Che cos'è l'applicazione di patch al kernel live?
Prima di applicare patch al kernel live , gli amministratori di sistema dovevano scegliere tra mantenere attivo il proprio server o applicare aggiornamenti di sicurezza. Questo ovviamente non è l'ideale, quindi nel 2008 Jeff Arnold del MIT ha creato KSplice, uno strumento che potrebbe applicare aggiornamenti prendendo una differenza binaria e applicando patch al kernel in esecuzione in memoria.
Ciò richiede la scrittura di una patch personalizzata per ogni aggiornamento, quindi è riservata solo alle vulnerabilità di sicurezza critiche che richiedono correzioni rapide, non ai normali aggiornamenti quotidiani. Tuttavia, quando si presenta la necessità, questa semplice soluzione offre un modo per applicare tali correzioni senza influire sui tempi di attività del server.

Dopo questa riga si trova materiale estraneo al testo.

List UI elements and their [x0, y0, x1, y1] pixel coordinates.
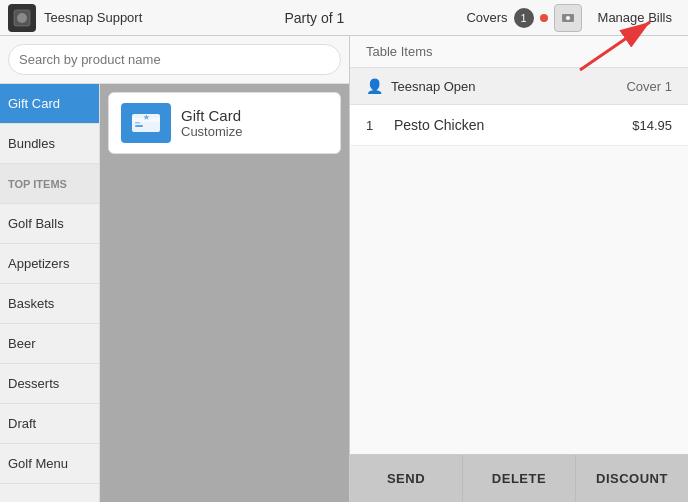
search-input[interactable] [8, 44, 341, 75]
sidebar-section-top-items: TOP ITEMS [0, 164, 99, 204]
table-row[interactable]: 1 Pesto Chicken $14.95 [350, 105, 688, 146]
top-bar: Teesnap Support Party of 1 Covers 1 Mana… [0, 0, 688, 36]
product-area: Gift Card Customize [100, 84, 349, 502]
sidebar-item-desserts[interactable]: Desserts [0, 364, 99, 404]
sidebar-item-appetizers[interactable]: Appetizers [0, 244, 99, 284]
brand-name: Teesnap Support [44, 10, 142, 25]
send-button[interactable]: SEND [350, 455, 463, 502]
covers-icon-button[interactable] [554, 4, 582, 32]
order-cover-row: 👤 Teesnap Open Cover 1 [350, 68, 688, 105]
sidebar-item-beer[interactable]: Beer [0, 324, 99, 364]
order-section: 👤 Teesnap Open Cover 1 1 Pesto Chicken $… [350, 68, 688, 454]
product-card-gift-card[interactable]: Gift Card Customize [108, 92, 341, 154]
main-layout: Gift Card Bundles TOP ITEMS Golf Balls A… [0, 36, 688, 502]
bottom-bar: SEND DELETE DISCOUNT [350, 454, 688, 502]
product-sub: Customize [181, 124, 242, 139]
cover-person-icon: 👤 [366, 78, 383, 94]
party-label: Party of 1 [162, 10, 466, 26]
svg-point-3 [17, 13, 27, 23]
svg-point-5 [566, 16, 570, 20]
delete-button[interactable]: DELETE [463, 455, 576, 502]
left-content: Gift Card Bundles TOP ITEMS Golf Balls A… [0, 84, 349, 502]
product-info: Gift Card Customize [181, 107, 242, 139]
item-qty: 1 [366, 118, 386, 133]
app-logo [8, 4, 36, 32]
covers-text: Covers [466, 10, 507, 25]
sidebar-item-gift-card[interactable]: Gift Card [0, 84, 99, 124]
left-panel: Gift Card Bundles TOP ITEMS Golf Balls A… [0, 36, 350, 502]
sidebar-item-draft[interactable]: Draft [0, 404, 99, 444]
item-price: $14.95 [632, 118, 672, 133]
sidebar-item-baskets[interactable]: Baskets [0, 284, 99, 324]
table-items-header: Table Items [350, 36, 688, 68]
sidebar-item-golf-balls[interactable]: Golf Balls [0, 204, 99, 244]
item-name: Pesto Chicken [394, 117, 632, 133]
cover-label: Cover 1 [626, 79, 672, 94]
discount-button[interactable]: DISCOUNT [576, 455, 688, 502]
covers-count: 1 [514, 8, 534, 28]
product-name: Gift Card [181, 107, 242, 124]
sidebar: Gift Card Bundles TOP ITEMS Golf Balls A… [0, 84, 100, 502]
sidebar-item-bundles[interactable]: Bundles [0, 124, 99, 164]
right-panel: Table Items 👤 Teesnap Open Cover 1 1 Pes… [350, 36, 688, 502]
cover-name: Teesnap Open [391, 79, 626, 94]
svg-rect-9 [135, 122, 140, 124]
sidebar-item-golf-menu[interactable]: Golf Menu [0, 444, 99, 484]
svg-rect-8 [135, 125, 143, 127]
manage-bills-button[interactable]: Manage Bills [590, 6, 680, 29]
gift-card-icon [121, 103, 171, 143]
search-bar [0, 36, 349, 84]
covers-section: Covers 1 [466, 4, 581, 32]
covers-dot [540, 14, 548, 22]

In realtà, l'applicazione di patch al kernel live è un po' meno utile di quanto possa sembrare. Se ti interessa l'uptime del server, probabilmente vorrai anche soddisfare una sorta di SLA o avere un servizio critico da mantenere in esecuzione. In una rete ad alta disponibilità, ogni singolo server dovrebbe teoricamente essere in grado di bruciare spontaneamente senza influire sul tempo di attività dell'applicazione. Idealmente, dovresti avere due o più server dietro i bilanciatori del carico e, se hai più di un server, possono essere aggiornati uno alla volta senza influire notevolmente sulla disponibilità del servizio, anche se potresti essere al 50% della capacità di carico per un breve periodo.
RELAZIONATO: Come iniziare con gli Elastic Load Balancer di AWS
Tenendo conto di ciò, l'applicazione di patch al kernel live viene solitamente eseguita automaticamente una volta che è disponibile una nuova patch. Attivando le patch live, il tuo sistema dovrebbe rimanere aggiornato automaticamente e non dovrai avere qualcuno che orchestra un aggiornamento del server in sequenza con potenziali tempi di inattività. Questo è un enorme vantaggio per la maggior parte degli amministratori di sistema.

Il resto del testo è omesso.